M.H. Alsharif, Y.H. Alsharif, K. Yahya, O.A. Alomari, M.A. Albreem, A. Jahid

Department of Electrical Engineering, College of Electronics and Information Engineering, Sejong University, Seoul, Korea. malsharif@sejong.ac.kr


Recent Coronavirus (COVID-19) is one of the respiratory diseases, and it is known as fast infectious ability. This dissemination can be decelerated by diagnosing and quarantining patients with COVID-19 at early stages, thereby saving numerous lives. Reverse transcription-polymerase chain reaction (RT-PCR) is known as one of the primary diagnostic tools. However, RT-PCR tests are costly and time-consuming; it also requires specific materials, equipment, and instruments. Moreover, most countries are suffering from a lack of testing kits because of limitations on budget and techniques.

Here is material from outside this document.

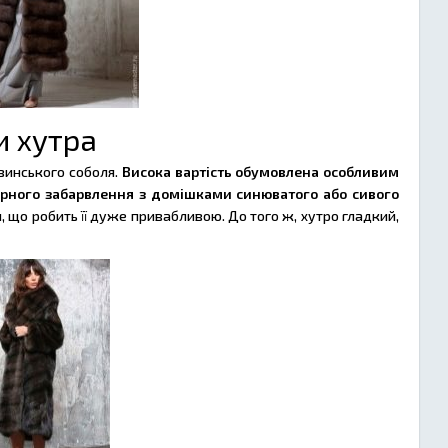
и хутра
зинського соболя.
Висока вартість обумовлена особливим
орного забарвлення з домішками синюватого або сивого
и, що робить її дуже привабливою. До того ж, хутро гладкий,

Thus, this standard method is not suitable to meet the requirements of fast detection and tracking during the COVID-19 pandemic, which motived to employ deep learning (DL)/convolutional neural networks (CNNs) technology with X-ray and CT scans for efficient analysis and diagnostic. This study provides insight about the literature that discussed the deep learning technology and its various techniques that are recently developed to combat the dissemination of COVID-19 disease.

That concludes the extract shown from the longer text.